[EXERCISE OBJECTIVE]
Please read the records below and return each line holding the string "corona".

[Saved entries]
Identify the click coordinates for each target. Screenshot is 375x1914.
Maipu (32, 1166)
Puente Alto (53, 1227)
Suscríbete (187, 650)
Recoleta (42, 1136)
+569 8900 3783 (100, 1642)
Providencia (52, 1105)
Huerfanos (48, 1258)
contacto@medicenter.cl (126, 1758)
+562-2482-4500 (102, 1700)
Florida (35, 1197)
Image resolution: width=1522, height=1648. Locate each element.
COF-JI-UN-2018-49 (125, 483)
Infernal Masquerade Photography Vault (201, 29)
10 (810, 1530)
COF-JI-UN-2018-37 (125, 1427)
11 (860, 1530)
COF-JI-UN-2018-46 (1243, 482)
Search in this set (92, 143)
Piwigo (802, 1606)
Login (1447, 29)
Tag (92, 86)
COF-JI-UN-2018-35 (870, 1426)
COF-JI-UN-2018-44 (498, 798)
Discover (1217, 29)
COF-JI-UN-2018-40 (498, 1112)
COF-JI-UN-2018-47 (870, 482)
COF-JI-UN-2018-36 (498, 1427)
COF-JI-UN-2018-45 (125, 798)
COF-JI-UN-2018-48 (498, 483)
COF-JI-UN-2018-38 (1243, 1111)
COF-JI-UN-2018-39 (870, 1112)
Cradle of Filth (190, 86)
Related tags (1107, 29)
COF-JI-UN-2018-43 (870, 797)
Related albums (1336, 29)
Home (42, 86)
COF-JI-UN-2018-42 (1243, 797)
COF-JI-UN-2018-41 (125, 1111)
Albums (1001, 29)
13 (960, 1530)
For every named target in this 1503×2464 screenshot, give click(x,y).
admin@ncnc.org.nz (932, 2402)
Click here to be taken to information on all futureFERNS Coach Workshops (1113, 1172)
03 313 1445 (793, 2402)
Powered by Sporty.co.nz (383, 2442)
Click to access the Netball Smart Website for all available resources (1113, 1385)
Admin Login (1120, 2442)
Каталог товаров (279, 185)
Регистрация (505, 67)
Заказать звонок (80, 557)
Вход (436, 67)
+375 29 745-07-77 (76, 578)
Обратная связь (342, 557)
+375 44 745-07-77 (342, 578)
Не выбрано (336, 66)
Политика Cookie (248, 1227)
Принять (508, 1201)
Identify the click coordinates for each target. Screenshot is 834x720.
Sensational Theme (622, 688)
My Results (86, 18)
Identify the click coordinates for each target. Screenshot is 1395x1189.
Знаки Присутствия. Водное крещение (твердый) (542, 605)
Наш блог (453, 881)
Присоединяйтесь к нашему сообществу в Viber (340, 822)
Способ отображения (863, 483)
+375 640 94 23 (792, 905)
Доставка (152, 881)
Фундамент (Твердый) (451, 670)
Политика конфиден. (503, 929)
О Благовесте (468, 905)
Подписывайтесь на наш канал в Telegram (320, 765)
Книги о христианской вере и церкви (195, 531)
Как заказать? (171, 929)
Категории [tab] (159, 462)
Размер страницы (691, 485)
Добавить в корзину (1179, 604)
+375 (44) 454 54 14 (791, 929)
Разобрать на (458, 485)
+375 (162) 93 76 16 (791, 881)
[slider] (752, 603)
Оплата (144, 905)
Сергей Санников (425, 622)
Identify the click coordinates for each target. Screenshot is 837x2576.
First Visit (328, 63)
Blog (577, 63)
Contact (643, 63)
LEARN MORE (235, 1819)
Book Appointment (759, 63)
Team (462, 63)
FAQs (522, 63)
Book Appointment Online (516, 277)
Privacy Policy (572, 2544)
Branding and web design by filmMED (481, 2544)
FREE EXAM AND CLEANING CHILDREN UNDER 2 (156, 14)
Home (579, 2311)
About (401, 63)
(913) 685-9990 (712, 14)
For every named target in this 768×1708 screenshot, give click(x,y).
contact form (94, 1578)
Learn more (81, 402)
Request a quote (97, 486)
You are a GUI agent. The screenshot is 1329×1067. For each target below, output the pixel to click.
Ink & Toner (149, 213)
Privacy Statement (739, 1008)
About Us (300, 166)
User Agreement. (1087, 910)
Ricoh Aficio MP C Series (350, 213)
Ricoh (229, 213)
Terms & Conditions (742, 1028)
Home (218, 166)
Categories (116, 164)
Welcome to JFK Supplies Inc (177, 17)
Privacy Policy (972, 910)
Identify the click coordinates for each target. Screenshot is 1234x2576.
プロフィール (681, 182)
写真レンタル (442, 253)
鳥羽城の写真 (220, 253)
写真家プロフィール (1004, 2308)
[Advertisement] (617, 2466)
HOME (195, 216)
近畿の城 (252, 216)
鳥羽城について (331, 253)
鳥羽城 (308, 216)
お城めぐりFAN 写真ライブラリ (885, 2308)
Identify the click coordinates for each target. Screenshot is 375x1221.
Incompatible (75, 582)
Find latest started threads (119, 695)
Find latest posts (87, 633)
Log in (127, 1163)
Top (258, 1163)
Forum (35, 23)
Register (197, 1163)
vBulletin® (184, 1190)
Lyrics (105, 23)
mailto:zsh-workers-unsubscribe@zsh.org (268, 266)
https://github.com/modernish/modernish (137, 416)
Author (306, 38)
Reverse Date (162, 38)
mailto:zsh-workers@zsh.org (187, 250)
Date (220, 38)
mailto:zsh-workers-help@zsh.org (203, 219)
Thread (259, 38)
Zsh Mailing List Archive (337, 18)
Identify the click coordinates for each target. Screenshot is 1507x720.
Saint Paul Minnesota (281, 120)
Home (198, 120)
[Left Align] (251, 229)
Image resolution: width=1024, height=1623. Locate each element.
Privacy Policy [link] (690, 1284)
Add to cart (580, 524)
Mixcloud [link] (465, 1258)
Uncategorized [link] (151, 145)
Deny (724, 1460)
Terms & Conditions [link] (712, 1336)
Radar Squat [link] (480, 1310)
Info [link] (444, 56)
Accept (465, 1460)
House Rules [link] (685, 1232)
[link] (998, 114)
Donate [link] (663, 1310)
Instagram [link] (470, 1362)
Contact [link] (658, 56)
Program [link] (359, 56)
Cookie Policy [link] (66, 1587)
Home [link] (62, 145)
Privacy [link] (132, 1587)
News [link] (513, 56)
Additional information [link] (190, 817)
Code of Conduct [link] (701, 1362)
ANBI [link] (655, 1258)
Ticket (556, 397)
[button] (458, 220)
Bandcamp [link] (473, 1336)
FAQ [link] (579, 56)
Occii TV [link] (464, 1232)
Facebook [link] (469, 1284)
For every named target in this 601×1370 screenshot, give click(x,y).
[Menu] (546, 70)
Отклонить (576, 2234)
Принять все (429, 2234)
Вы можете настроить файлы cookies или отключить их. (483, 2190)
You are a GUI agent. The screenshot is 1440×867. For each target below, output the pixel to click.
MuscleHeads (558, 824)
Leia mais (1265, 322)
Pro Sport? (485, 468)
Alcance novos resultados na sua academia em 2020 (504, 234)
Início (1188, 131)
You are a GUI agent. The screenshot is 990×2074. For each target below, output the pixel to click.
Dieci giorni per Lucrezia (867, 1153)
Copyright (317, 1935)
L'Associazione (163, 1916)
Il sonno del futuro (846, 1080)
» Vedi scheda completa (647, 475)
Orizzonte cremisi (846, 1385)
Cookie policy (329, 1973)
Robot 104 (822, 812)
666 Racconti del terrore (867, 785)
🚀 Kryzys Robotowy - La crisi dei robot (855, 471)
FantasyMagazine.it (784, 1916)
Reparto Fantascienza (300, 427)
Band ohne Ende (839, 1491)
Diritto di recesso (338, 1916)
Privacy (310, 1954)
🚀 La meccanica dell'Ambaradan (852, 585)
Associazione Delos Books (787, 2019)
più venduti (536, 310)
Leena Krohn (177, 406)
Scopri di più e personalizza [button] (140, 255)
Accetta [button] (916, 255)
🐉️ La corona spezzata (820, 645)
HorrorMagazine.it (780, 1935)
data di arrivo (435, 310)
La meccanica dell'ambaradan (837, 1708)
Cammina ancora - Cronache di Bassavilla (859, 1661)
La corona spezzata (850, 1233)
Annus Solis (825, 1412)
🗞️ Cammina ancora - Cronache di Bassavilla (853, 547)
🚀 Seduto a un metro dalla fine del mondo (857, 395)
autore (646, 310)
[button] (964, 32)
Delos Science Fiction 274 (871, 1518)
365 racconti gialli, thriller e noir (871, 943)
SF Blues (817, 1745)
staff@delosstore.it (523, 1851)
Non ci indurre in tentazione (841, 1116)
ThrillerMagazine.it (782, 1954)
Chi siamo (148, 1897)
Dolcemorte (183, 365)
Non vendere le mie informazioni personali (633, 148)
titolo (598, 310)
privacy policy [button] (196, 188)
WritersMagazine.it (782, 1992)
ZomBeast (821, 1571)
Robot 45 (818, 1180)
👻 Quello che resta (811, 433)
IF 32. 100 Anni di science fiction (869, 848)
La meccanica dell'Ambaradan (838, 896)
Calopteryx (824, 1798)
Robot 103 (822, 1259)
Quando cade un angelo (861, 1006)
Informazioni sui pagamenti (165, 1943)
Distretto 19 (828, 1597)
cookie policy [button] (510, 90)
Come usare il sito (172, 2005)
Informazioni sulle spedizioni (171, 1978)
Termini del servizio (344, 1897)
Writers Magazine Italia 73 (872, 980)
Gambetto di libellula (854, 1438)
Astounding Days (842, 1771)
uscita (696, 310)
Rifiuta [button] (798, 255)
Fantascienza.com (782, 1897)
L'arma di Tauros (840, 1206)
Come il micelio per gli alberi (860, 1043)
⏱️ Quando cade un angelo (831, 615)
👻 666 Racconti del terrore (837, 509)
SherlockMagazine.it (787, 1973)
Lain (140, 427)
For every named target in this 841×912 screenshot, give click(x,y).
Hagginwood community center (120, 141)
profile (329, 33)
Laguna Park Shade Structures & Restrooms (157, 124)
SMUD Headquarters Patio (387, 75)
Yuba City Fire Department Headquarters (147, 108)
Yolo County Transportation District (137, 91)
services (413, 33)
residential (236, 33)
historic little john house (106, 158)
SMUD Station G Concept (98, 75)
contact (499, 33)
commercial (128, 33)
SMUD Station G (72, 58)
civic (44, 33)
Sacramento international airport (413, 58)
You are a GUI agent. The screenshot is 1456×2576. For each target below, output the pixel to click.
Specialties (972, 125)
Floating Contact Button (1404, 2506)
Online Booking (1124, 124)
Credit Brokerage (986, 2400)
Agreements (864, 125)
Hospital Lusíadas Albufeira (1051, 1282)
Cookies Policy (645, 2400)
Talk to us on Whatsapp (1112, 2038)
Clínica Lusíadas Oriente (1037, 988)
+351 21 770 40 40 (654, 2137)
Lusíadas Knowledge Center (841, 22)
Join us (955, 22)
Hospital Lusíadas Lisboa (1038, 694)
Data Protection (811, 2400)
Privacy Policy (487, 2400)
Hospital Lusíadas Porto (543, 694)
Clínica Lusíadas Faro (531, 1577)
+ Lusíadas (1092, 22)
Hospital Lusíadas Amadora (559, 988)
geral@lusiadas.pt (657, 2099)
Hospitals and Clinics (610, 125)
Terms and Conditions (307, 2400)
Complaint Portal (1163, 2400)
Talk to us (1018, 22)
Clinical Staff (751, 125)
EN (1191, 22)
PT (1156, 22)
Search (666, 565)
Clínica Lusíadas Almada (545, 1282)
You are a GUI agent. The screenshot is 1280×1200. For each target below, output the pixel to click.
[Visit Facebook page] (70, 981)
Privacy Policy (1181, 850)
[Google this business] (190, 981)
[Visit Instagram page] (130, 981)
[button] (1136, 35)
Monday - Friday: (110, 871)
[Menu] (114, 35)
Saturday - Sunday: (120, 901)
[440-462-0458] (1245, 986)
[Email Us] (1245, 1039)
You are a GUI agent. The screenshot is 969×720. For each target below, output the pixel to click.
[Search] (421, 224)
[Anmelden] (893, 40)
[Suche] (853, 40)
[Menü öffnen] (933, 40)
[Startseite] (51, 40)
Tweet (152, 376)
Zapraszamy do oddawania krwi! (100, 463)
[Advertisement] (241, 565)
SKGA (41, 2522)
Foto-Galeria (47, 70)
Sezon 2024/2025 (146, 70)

[RESULT OF THE TASK]
🐉️ La corona spezzata (820, 645)
La corona spezzata (850, 1233)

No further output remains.